▶ EXERCISE REQUIREMENTS
In the copy, include every entry exactly but none of its images.

Page-level text extractions:
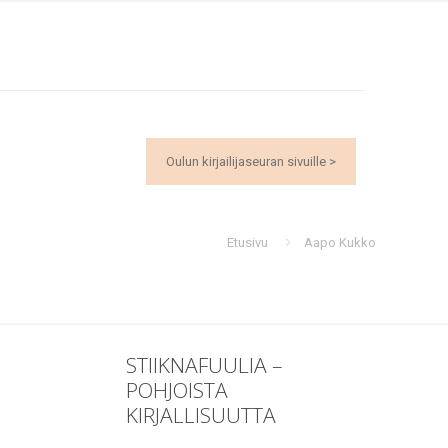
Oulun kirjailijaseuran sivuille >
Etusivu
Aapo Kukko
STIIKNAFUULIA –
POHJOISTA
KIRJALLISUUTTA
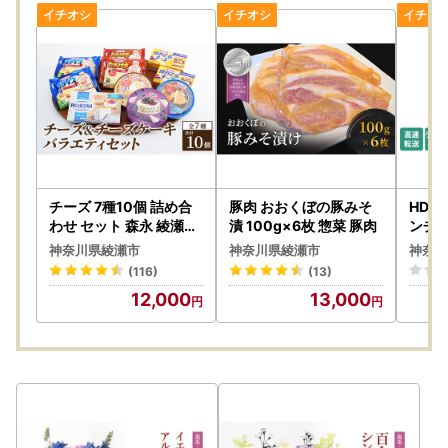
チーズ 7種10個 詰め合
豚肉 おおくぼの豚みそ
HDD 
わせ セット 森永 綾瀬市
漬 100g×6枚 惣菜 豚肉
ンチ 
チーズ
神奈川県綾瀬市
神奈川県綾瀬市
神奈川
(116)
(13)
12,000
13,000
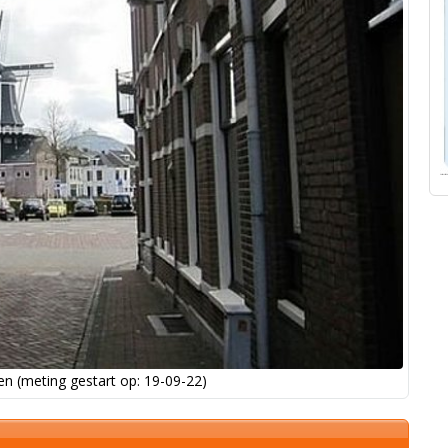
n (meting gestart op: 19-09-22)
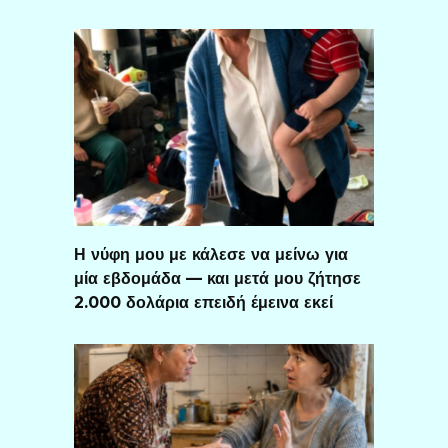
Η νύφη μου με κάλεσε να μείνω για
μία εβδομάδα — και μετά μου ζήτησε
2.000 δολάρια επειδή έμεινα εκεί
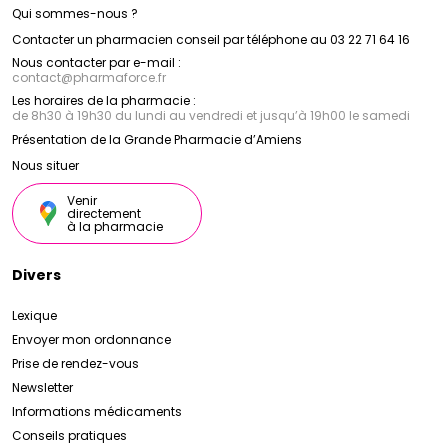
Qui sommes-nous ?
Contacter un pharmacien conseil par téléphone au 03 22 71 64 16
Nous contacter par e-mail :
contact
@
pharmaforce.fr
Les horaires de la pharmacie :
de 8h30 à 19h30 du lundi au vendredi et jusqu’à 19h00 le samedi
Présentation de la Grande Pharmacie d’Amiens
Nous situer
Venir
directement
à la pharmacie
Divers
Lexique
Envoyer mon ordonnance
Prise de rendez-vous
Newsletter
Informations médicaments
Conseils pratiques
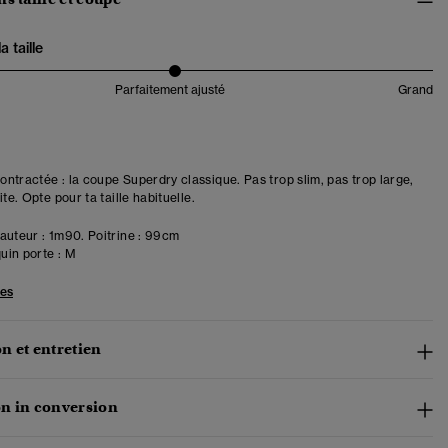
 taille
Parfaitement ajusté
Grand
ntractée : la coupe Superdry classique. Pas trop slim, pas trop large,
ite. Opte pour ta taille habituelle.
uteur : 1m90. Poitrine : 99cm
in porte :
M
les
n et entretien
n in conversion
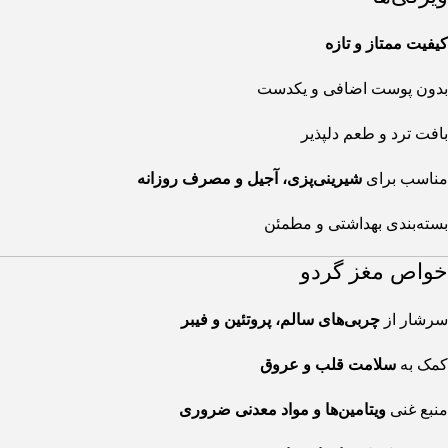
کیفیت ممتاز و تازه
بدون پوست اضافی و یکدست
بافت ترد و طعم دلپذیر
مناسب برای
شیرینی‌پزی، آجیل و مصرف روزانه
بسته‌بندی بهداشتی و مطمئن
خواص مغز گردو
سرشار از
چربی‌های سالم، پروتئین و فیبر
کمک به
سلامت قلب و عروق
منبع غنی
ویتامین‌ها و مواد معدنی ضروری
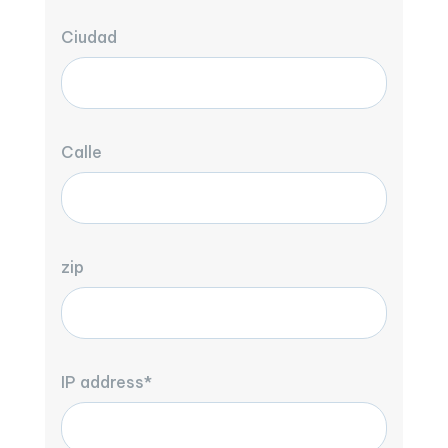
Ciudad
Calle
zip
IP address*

▶ EXPECTED OUTPUT
Oulun kirjailijaseuran sivuille >
Etusivu
Aapo Kukko
STIIKNAFUULIA –
POHJOISTA
KIRJALLISUUTTA
チーズ 7種10個 詰め合
豚肉 おおくぼの豚みそ
HDD 
わせ セット 森永 綾瀬市
漬 100g×6枚 惣菜 豚肉
ンチ 
チーズ
神奈川県綾瀬市
神奈川県綾瀬市
神奈川
(116)
(13)
12,000
13,000
n (meting gestart op: 19-09-22)
Η νύφη μου με κάλεσε να μείνω για
μία εβδομάδα — και μετά μου ζήτησε
2.000 δολάρια επειδή έμεινα εκεί
Qui sommes-nous ?
Contacter un pharmacien conseil par téléphone au 03 22 71 64 16
Nous contacter par e-mail :
contact
@
pharmaforce.fr
Les horaires de la pharmacie :
de 8h30 à 19h30 du lundi au vendredi et jusqu’à 19h00 le samedi
Présentation de la Grande Pharmacie d’Amiens
Nous situer
Venir
directement
à la pharmacie
Divers
Lexique
Envoyer mon ordonnance
Prise de rendez-vous
Newsletter
Informations médicaments
Conseils pratiques
 taille
Parfaitement ajusté
Grand
ntractée : la coupe Superdry classique. Pas trop slim, pas trop large,
ite. Opte pour ta taille habituelle.
uteur : 1m90. Poitrine : 99cm
in porte :
M
les
n et entretien
n in conversion
کیفیت ممتاز و تازه
بدون پوست اضافی و یکدست
بافت ترد و طعم دلپذیر
مناسب برای
شیرینی‌پزی، آجیل و مصرف روزانه
بسته‌بندی بهداشتی و مطمئن
خواص مغز گردو
سرشار از
چربی‌های سالم، پروتئین و فیبر
کمک به
سلامت قلب و عروق
منبع غنی
ویتامین‌ها و مواد معدنی ضروری
Ciudad
Calle
zip
IP address*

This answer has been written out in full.